Yiya Chen is a linguist and phonetician specializing in speech prosody. She is professor of phonetics at Leiden University as well as senior researcher at the Leiden Institute for Brain and Cognition.[1][2]

Education and career

Chen began her studies at Beijing Foreign Studies University, where she earned her BA in 1992. Her graduate studies were carried out at Stony Brook University, from which she received an MA in 1999 and a PhD in 2003. The topic of her doctoral thesis was the phonetics and phonology of contrastive focus in Mandarin Chinese, investigated using experimental methods.[1][3]

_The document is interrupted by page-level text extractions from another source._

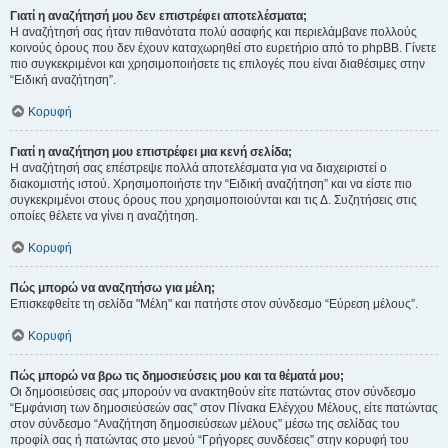
Γιατί η αναζήτησή μου δεν επιστρέφει αποτελέσματα;
Η αναζήτησή σας ήταν πιθανότατα πολύ ασαφής και περιελάμβανε πολλούς
κοινούς όρους που δεν έχουν καταχωρηθεί στο ευρετήριο από το phpBB. Γίνετε
πιο συγκεκριμένοι και χρησιμοποιήσετε τις επιλογές που είναι διαθέσιμες στην
“Ειδική αναζήτηση”.
Κορυφή
Γιατί η αναζήτηση μου επιστρέφει μια κενή σελίδα;
Η αναζήτησή σας επέστρεψε πολλά αποτελέσματα για να διαχειριστεί ο
διακομιστής ιστού. Χρησιμοποιήστε την “Ειδική αναζήτηση” και να είστε πιο
συγκεκριμένοι στους όρους που χρησιμοποιούνται και τις Δ. Συζητήσεις στις
οποίες θέλετε να γίνει η αναζήτηση.
Κορυφή
Πώς μπορώ να αναζητήσω για μέλη;
Επισκεφθείτε τη σελίδα "Μέλη" και πατήστε στον σύνδεσμο “Εύρεση μέλους”.
Κορυφή
Πώς μπορώ να βρω τις δημοσιεύσεις μου και τα θέματά μου;
Οι δημοσιεύσεις σας μπορούν να ανακτηθούν είτε πατώντας στον σύνδεσμο
“Εμφάνιση των δημοσιεύσεών σας” στον Πίνακα Ελέγχου Μέλους, είτε πατώντας
στον σύνδεσμο “Αναζήτηση δημοσιεύσεων μέλους” μέσω της σελίδας του
προφίλ σας ή πατώντας στο μενού “Γρήγορες συνδέσεις” στην κορυφή του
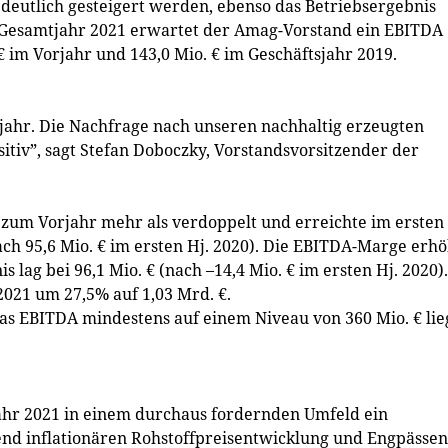
 deutlich gesteigert werden, ebenso das Betriebsergebnis
das Gesamtjahr 2021 erwartet der Amag-Vorstand ein EBITDA
€ im Vorjahr und 143,0 Mio. € im Geschäftsjahr 2019.
bjahr. Die Nachfrage nach unseren nachhaltig erzeugten
sitiv”, sagt Stefan Doboczky, Vorstandsvorsitzender der
 zum Vorjahr mehr als verdoppelt und erreichte im ersten
ach 95,6 Mio. € im ersten Hj. 2020). Die EBITDA-Marge erh
 lag bei 96,1 Mio. € (nach –14,4 Mio. € im ersten Hj. 2020).
2021 um 27,5% auf 1,03 Mrd. €.
das EBITDA mindestens auf einem Niveau von 360 Mio. € li
ahr 2021 in einem durchaus fordernden Umfeld ein
nd inflationären Rohstoffpreisentwicklung und Engpässen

Prior to taking up her current position at Leiden University in 2007, Chen had short-term teaching and research positions at the University of Edinburgh, Radboud University Nijmegen, the University of Colorado Boulder, Cornell University and New York University.[1]

Research

Chen's research is in phonetics and laboratory phonology, with a focus on aspects of speech prosody and melody.[4] Her research aims to shed light on prosodic variation and universality, and how these can inform general linguistic and psycholinguistic theories of processing and representation.[5] She deploys multiple phonetic, psycholinguistic and neurolinguistic methods in service of these goals, including acoustic analyses, eye tracking, event-related potential studies and reaction-time experiments.[1][4]

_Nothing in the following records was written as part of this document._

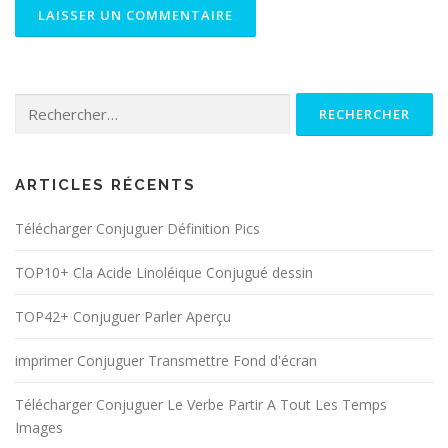
Rechercher :
ARTICLES RÉCENTS
Télécharger Conjuguer Définition Pics
TOP10+ Cla Acide Linoléique Conjugué dessin
TOP42+ Conjuguer Parler Aperçu
imprimer Conjuguer Transmettre Fond d'écran
Télécharger Conjuguer Le Verbe Partir A Tout Les Temps
Images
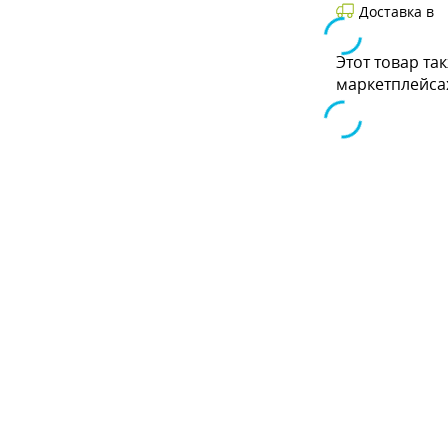
Доставка в
Этот товар та
маркетплейса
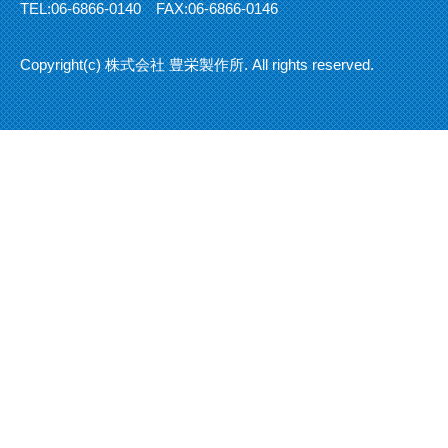
TEL:
06-6866-0140
FAX:06-6866-0146
Copyright(c) 株式会社 豊栄製作所. All rights reserved.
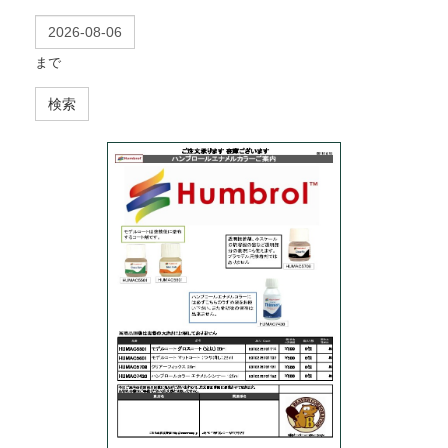
まで
検索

Her areal expertise is in Chinese, especially Mandarin and Wu Chinese, with interests in other Sinitic and Tibeto-Burman languages. Outside these families she has also carried out experimental work on speakers of Zulu, Ewe, Kedang and Selayarese.[6]

Honors and awards

In 2008 she was awarded a European Research Council Starting Grant to study the representation and processing of pitch variation in tonal languages.[7][8] In 2020 she was awarded an NWO Vici grant[9] entitled Melody in Speech.[10]

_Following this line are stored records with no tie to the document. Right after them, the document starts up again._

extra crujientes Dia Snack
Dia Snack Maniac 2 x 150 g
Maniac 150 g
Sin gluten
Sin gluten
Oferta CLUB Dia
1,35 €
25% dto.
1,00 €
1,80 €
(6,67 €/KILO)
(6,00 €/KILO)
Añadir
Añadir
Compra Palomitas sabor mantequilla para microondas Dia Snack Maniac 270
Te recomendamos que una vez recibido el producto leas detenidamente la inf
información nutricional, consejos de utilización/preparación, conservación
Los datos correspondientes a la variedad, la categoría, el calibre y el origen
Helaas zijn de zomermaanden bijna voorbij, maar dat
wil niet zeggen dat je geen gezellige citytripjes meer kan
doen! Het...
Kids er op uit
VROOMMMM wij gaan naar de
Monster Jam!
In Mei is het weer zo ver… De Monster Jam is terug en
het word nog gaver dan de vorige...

In 2022 she was elected a Member of the Academia Europaea.[11]

Selected publications

  • Chen, Yiya, and Agnes Weiyun He. 2001. Dui bu dui as a pragmatic marker: evidence from Chinese classroom discourse. Journal of Pragmatics 33 (9), 1441-1465.
  • Chen, Yiya. 2006. Durational adjustment under corrective focus in Standard Chinese. Journal of Phonetics 34 (2), 176-201.
  • Chen, Yiya, and Yi Xu. 2006. Production of weak elements in speech: evidence from f0 patterns of neutral tone in Standard Chinese. Phonetica 63 (1), 47-75.
  • Chen, Yiya, and Carlos Gussenhoven. 2008. Emphasis and tonal implementation in Standard Chinese. Journal of Phonetics 36 (4), 724-746.
  • Chen, Yiya. 2011. How does phonology guide phonetics in segment-f0 interaction? Journal of Phonetics 39 (4), 612-625.
  • Gussenhoven, Carlos, Yiya Chen, Sónia Frota, and Pilar Prieto. 2013. Intonation. Oxford Bibliographies Online: Linguistics. doi:10.1093/OBO/9780199772810-0072

References

  1. 1 2 3 4 "Academia Europaea: Yiya Chen CV". Retrieved 23 September 2022.
  2. "Yiya Chen". Leiden University. Retrieved 2023-05-24.
  3. "Doctoral Degree Recipients | Department of Linguistics". www.stonybrook.edu. Retrieved 2022-10-13.
  4. 1 2 "Yiya Chen". scholar.google.com. Retrieved 2023-05-24.
  5. "Sprint Project: Yiya Chen". Retrieved 23 September 2022.
  6. "Leiden University: Yiya Chen". Retrieved 23 September 2022.
  7. "CORDIS: Representation and Processing of Pitch Variation in Tonal Languages". Retrieved 23 September 2022.
  8. "European Research Council ERC Starting Grant Winner Dr. Yiya Chen Leiden University Center for Linguistics Leiden Institute for Brain and Cognition (The. - ppt download". slideplayer.com. Retrieved 2023-05-24.
  9. "NWO Talent Programme | NWO". www.nwo.nl. 2023-03-07. Retrieved 2023-05-24.
  10. "Melody in Speech | NWO". www.nwo.nl. 2020-01-01. Retrieved 2023-05-24.
  11. "Academia Europaea: Yiya Chen". Retrieved 23 September 2022.